- [Assignment]: Copy each line below in which the string "Commission" appears.

==== Provided data ====

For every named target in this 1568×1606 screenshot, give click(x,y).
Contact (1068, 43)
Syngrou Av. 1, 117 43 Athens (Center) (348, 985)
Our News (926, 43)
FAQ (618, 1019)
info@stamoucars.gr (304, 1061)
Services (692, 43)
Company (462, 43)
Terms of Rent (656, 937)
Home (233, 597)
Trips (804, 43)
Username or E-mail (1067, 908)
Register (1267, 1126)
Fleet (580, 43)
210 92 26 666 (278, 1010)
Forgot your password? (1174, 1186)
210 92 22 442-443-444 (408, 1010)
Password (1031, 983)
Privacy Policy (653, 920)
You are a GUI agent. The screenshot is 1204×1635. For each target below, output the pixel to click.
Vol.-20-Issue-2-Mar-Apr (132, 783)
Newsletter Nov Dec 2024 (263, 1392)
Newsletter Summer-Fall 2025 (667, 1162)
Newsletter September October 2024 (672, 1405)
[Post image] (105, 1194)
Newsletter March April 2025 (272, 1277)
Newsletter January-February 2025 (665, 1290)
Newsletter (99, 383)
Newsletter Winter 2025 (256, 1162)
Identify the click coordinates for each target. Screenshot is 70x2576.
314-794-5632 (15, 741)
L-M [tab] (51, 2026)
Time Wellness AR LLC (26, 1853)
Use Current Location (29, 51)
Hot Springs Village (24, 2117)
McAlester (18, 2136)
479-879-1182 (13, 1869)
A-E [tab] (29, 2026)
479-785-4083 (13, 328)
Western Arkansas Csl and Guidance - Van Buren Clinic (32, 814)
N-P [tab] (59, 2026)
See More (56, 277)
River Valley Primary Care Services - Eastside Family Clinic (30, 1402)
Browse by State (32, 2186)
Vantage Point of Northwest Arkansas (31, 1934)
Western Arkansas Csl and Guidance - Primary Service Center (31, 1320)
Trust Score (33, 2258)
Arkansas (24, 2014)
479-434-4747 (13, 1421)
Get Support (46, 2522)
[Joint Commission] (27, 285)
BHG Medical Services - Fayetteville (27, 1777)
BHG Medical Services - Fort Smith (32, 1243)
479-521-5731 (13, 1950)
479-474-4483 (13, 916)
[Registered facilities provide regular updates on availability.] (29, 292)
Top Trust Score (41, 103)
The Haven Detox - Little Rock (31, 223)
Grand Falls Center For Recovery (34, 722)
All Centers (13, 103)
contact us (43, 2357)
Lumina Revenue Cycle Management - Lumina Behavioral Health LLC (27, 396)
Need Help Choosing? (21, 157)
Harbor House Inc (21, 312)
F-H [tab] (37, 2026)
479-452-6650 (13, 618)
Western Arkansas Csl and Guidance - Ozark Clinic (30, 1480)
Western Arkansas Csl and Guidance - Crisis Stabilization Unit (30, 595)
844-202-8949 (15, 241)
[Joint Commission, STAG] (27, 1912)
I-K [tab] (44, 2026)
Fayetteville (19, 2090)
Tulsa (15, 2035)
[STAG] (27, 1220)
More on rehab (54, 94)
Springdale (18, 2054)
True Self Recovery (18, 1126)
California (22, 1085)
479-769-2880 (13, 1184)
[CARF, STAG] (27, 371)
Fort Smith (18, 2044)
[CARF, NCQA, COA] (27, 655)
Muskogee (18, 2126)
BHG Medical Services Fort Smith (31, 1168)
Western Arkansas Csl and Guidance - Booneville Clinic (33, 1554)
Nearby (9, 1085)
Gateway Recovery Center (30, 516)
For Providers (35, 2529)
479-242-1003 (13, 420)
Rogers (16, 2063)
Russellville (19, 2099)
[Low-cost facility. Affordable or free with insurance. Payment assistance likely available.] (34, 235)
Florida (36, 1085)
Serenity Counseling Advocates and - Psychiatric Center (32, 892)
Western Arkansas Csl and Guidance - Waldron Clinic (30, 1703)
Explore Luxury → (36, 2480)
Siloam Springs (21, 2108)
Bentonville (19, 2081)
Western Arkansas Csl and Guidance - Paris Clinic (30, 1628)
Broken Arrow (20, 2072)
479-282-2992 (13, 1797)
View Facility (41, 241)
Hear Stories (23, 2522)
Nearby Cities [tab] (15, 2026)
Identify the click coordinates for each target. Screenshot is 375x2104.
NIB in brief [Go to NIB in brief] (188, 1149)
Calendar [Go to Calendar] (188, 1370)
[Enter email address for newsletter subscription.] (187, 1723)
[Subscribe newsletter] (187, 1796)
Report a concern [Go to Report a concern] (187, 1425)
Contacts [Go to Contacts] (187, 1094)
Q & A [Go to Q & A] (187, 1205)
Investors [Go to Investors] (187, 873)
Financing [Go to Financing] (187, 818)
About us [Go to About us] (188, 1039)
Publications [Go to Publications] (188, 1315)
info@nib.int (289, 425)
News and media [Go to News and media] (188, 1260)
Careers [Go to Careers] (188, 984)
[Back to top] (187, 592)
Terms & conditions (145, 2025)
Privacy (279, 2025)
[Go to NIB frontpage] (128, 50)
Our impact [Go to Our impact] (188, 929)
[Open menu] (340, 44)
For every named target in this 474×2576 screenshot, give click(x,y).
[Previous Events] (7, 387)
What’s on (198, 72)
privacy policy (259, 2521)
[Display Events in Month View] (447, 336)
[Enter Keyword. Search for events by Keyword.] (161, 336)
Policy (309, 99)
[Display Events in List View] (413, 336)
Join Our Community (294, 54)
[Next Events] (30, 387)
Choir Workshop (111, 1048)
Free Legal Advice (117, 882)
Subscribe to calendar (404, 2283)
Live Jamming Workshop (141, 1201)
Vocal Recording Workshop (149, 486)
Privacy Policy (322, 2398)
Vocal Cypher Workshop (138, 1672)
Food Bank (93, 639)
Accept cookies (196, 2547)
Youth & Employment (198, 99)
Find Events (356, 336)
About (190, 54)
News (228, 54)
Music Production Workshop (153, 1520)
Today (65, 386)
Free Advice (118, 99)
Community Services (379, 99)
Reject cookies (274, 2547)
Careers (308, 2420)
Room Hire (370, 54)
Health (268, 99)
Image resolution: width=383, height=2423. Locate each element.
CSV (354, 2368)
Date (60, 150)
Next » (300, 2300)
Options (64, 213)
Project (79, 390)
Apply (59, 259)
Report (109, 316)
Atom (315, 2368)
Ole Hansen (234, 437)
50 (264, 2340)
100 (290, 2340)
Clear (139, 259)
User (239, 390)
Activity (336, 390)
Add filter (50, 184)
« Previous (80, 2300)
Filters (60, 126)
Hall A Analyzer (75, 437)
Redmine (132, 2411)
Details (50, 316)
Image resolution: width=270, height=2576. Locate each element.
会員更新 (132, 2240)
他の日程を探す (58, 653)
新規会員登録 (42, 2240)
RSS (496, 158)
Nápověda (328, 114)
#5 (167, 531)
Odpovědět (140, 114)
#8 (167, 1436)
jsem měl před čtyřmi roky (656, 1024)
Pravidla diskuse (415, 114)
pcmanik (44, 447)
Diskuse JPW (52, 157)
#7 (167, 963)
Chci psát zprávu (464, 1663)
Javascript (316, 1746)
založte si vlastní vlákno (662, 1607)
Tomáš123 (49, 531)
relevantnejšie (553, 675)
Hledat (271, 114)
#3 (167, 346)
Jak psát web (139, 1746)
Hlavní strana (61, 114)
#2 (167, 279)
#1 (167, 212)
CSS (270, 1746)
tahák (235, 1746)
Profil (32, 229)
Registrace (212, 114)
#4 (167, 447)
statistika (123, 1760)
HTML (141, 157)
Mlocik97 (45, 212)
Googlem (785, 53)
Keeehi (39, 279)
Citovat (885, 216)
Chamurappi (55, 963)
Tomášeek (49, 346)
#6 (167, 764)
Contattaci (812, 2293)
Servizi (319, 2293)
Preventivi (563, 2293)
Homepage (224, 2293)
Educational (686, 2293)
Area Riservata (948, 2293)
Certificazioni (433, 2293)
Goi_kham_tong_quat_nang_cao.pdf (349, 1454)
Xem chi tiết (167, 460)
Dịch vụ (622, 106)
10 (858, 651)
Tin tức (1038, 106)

====

- [Worked solution]:
[Joint Commission] (27, 285)
[Joint Commission, STAG] (27, 1912)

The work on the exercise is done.